I am pleased to say that, today, I can confirm we are committing an extra $36 million to this fund, bringing our total to almost $155 million.
The third focus area of our new policy is connecting partners with Australia and regional architecture.
Australia has many strengths, including the power of our economy, institutions, culture and expertise.
Recipients of our scholarships return to their communities with a first-class qualification and strong networks in Australia.
Our labour mobility programs allow workers from the Pacific and Timor-Leste to gain skills, experience and a decent income, which supports their families and communities.
As the Foreign Minister said recently in New York, Australians want to be better, more involved, and more helpful members of the Pacific family.
A successful development program also requires partnerships at the regional level, built upon shared interests and a shared vision.
Take for example our comprehensive strategic partnership with ASEAN.
Every day, Australians and their ASEAN counterparts work on issues from climate change, renewable energy and health security to education, infrastructure and economic growth.
This work makes a tangible contribution to a more stable, prosperous region that is respectful of sovereignty.
The fourth and final area of focus is generating collective action on global challenges that impact our region.
Global challenges require effective global cooperation.
Multilateral partners are a critical complement to what Australia does through our bilateral and regional programs.
They provide technical expertise and sustainable finance on a large scale in the Indo-Pacific.
They have the presence and the legitimacy to work on sensitive issues in places where we sometimes find it harder to operate.
They broker international agreements and monitor adherence to them – the rules-based order that underpins stability, security and prosperity in our region.
So, we will continue to invest in global cooperation that contributes to a better, fairer and more equitable world.
These are the key areas we are focusing on as we develop our new international development policy.

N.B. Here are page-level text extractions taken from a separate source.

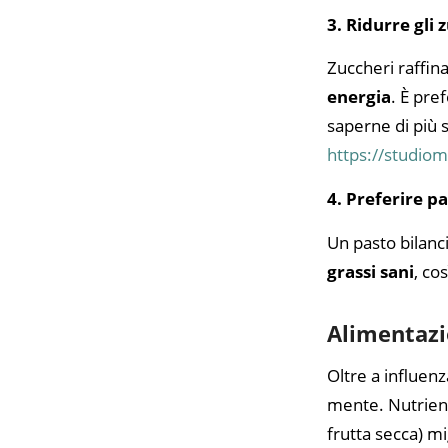
3. Ridurre gli 
Zuccheri raffina
energia
. È pre
saperne di più s
https://studiom
4. Preferire pa
Un pasto bilan
grassi sani
, co
Alimentazi
Oltre a influenza
mente. Nutrien
frutta secca) m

This is the start of a conversation.
It's vital that we hear from as many experts and partners as possible – including those attending this conference today.
We've called for public submissions and will be holding discussions across a broad spectrum of stakeholders − from civil society, thought leaders and the private sector.
We will listen to and respect the perspectives of our partners in the Pacific and Southeast Asia, and seek their ideas on how we should work together.
We will consider options to improve our toolkit, including the findings of the DFAT-led Development Finance Review.
We will ensure the new policy has a robust performance and delivery framework to promote effectiveness, transparency and accountability.
We will also be working closely with DFAT on capability and leadership to ensure that it is a world-class development agency, equipped to deliver a development program for the 21st century.
Our new development cooperation policy will set the long-term direction and ambition for Australia's international development program.
I look forward to hearing your perspectives in the coming months.
Thank you to the ACFID team for pulling this event together and thank you for your commitment to a better, fairer region for all of us.